▶ [Problem description] Please retype all of the records below word for word, leaving out any pictures.

▶ [Records from a dataset]
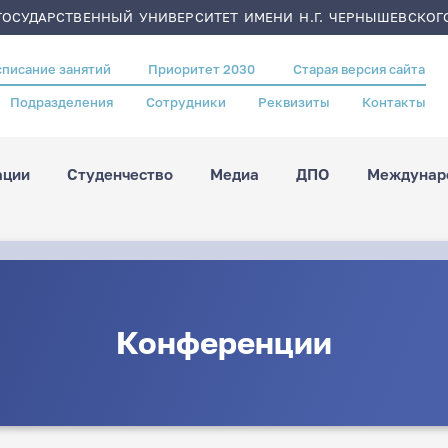
ОСУДАРСТВЕННЫЙ УНИВЕРСИТЕТ ИМЕНИ Н.Г. ЧЕРНЫШЕВСКОГ
списание занятий
Приоритет 2030
Старая версия сайта
Подразделения
Сотрудники
Реквизиты
Контакты
ации
Студенчество
Медиа
ДПО
Междунаро
Конференции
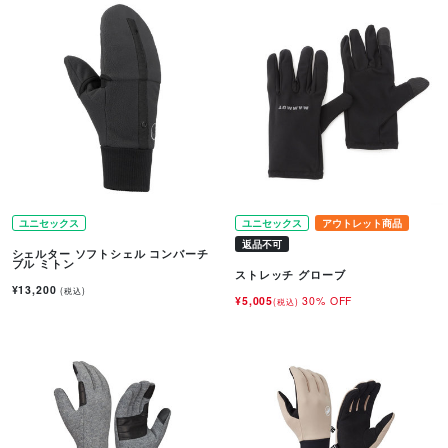
ユニセックス
ユニセックス
アウトレット商品
返品不可
シェルター ソフトシェル コンバーチ
ブル ミトン
ストレッチ グローブ
¥13,200
(税込)
¥5,005
30% OFF
(税込)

▶ [Solution for this task]
ОСУДАРСТВЕННЫЙ УНИВЕРСИТЕТ ИМЕНИ Н.Г. ЧЕРНЫШЕВСКОГ
списание занятий
Приоритет 2030
Старая версия сайта
Подразделения
Сотрудники
Реквизиты
Контакты
ации
Студенчество
Медиа
ДПО
Междунаро
Конференции
ユニセックス
ユニセックス
アウトレット商品
返品不可
シェルター ソフトシェル コンバーチ
ブル ミトン
ストレッチ グローブ
¥13,200
(税込)
¥5,005
30% OFF
(税込)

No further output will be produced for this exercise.